Really good still! And we can compare the lsos functions of vanilla and regularized.

In [None]:
# Compare the loss functions. Note that since this is an auto-encoder, we only have the loss variable to plot. No accuracy.
plot_compare_histories([history_standard, history_regularized], 
                       ['Standard Autoencoder', 'Regularized Autoencoder'], plot_accuracy=False)

## Regularized Model Structure
How can we understand or verify that the regularized model is indeed more sparse? 

To start, we can have the models predict the "coded" layer on the held out test set `x_test`. This gives a 32-dimensional vector for each image in the test set.

In [None]:
# Calcualte the mean of each 32 dimensional predicted "code" across the test set
encoded_standard.predict(x_test).mean(axis=1)

In [None]:
# Same for the regularized model.
encoded_regularized.predict(x_test).mean(axis=1)

Not terribly easy to interpret the above with the output truncated.

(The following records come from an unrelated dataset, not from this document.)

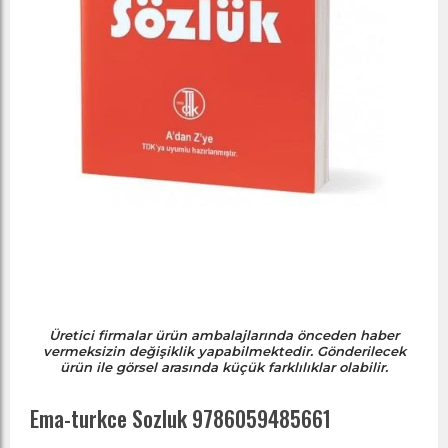
Üretici firmalar ürün ambalajlarında önceden haber
vermeksizin değişiklik yapabilmektedir. Gönderilecek
ürün ile görsel arasında küçük farklılıklar olabilir.
Ema-turkce Sozluk 9786059485661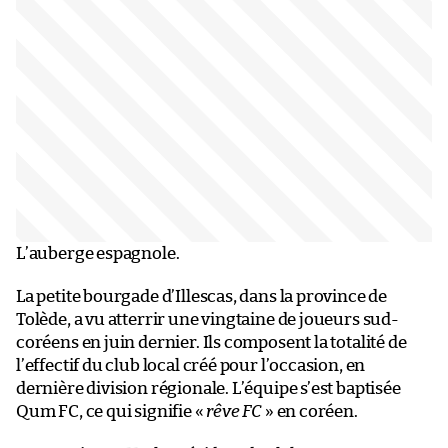
L’auberge espagnole.
La petite bourgade d’Illescas, dans la province de
Tolède, a vu atterrir une vingtaine de joueurs sud-
coréens en juin dernier. Ils composent la totalité de
l’effectif du club local créé pour l’occasion, en
dernière division régionale. L’équipe s’est baptisée
Qum FC, ce qui signifie «
rêve FC
» en coréen.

We can take the mean() across the 32 dimensions too, to get a single number that communicates the average value of the 32 dimensional coded representations of the test set.

In [None]:
print(encoded_standard.predict(x_test).mean())
print(encoded_regularized.predict(x_test).mean())

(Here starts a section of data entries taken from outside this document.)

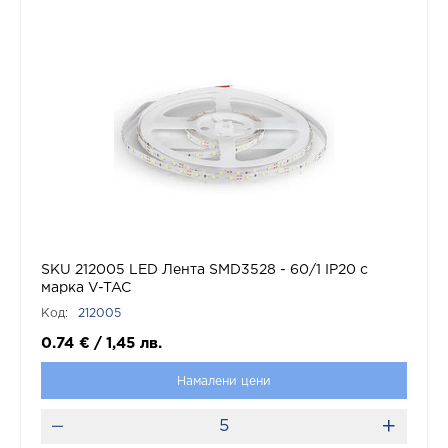
SKU 212005 LED Лента SMD3528 - 60/1 IP20 с
марка V-TAC
Код:
212005
0.74
€
/
1,45
лв.
Намалени цени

Not a big difference between standard and regularized, but there is something. However, that could be due to different training runs... the weights that are learned can vary a lot with different train/test splits and different random initializations.

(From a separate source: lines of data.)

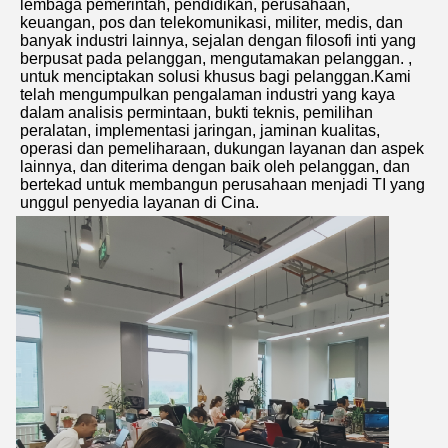
lembaga pemerintah, pendidikan, perusahaan, 
keuangan, pos dan telekomunikasi, militer, medis, dan 
banyak industri lainnya, sejalan dengan filosofi inti yang 
berpusat pada pelanggan, mengutamakan pelanggan. , 
untuk menciptakan solusi khusus bagi pelanggan.Kami 
telah mengumpulkan pengalaman industri yang kaya 
dalam analisis permintaan, bukti teknis, pemilihan 
peralatan, implementasi jaringan, jaminan kualitas, 
operasi dan pemeliharaan, dukungan layanan dan aspek 
lainnya, dan diterima dengan baik oleh pelanggan, dan 
bertekad untuk membangun perusahaan menjadi TI yang 
unggul penyedia layanan di Cina.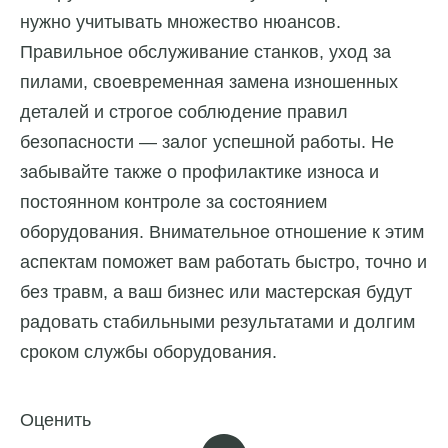
нужно учитывать множество нюансов.
Правильное обслуживание станков, уход за
пилами, своевременная замена изношенных
деталей и строгое соблюдение правил
безопасности — залог успешной работы. Не
забывайте также о профилактике износа и
постоянном контроле за состоянием
оборудования. Внимательное отношение к этим
аспектам поможет вам работать быстро, точно и
без травм, а ваш бизнес или мастерская будут
радовать стабильными результатами и долгим
сроком службы оборудования.
Оценить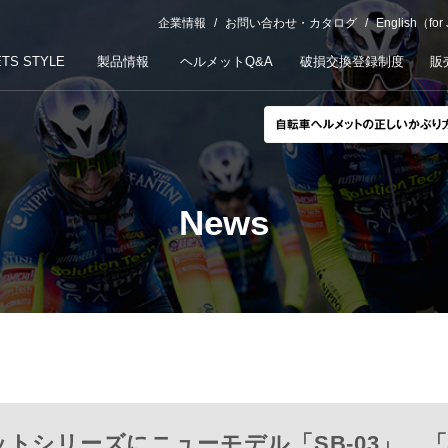
企業情報
お問い合わせ・カタログ
English（for
TS STYLE
製品情報
ヘルメットQ&A
破損交換登録制度
販
News
トシリーズにニューモデル「SB-03」、「S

Also, each element is `>=0`. I don't entirely understand why there are no negative values. Maybe something to do with the loss function and inputs only being non-negative? Something to investigate further in the future.

Lastly, to better compare the learned coded representations, let's plot the distribution of the coded vectors for the test set. This is a more meaningful visualization of the "coded" layer for the standard VS regularized models (compared to just reporting the means as we did above).

In [None]:
standard_scores = encoded_standard.predict(x_test).ravel()  # ravel() flattens the matrix of 1000 by 32
regularized_scores = encoded_regularized.predict(x_test).ravel()
sns.distplot(standard_scores, hist=False, label='standard model')
ax = sns.distplot(regularized_scores, hist=False, label='regularized model')
ax.set(xlabel='Coded Vector Value', ylabel='Density')
plt.legend()
plt.show()

You can see that the regularized model has a higher density at lower values than the standard/vanilla one. That aligns with our expectations that the regularized model has more values at/near 0.

## Compare Weights
Last thing I'd like to do is compare the weights visualization of the standard vs regularized. 

We've got a 32 node coded layer so going to plot them all.

In [None]:
weights = encoded_standard.get_weights()[0].T

n = 32  # Specify how many of the hidden layer nodes to plot
plt.figure(figsize=(20, 5))
for i in range(n):
    ax = plt.subplot(4, n/4, i + 1)
    plt.imshow(weights[i+0].reshape(28, 28))  # Get the weights going to hidden layer node i. Reshape.
    ax.get_xaxis().set_visible(False)
    ax.get_yaxis().set_visible(False)

In [None]:
weights = encoded_regularized.get_weights()[0].T

n = 32  # Specify how many of the hidden layer nodes to plot
plt.figure(figsize=(20, 5))
for i in range(n):
    ax = plt.subplot(4, n/4, i + 1)
    plt.imshow(weights[i+0].reshape(28, 28))  # Get the weights going to hidden layer node i. Reshape.
    ax.get_xaxis().set_visible(False)
    ax.get_yaxis().set_visible(False)

Nothing really stands out. Some of them seem to indicate structure, like a ring, but both regularized and standard show it.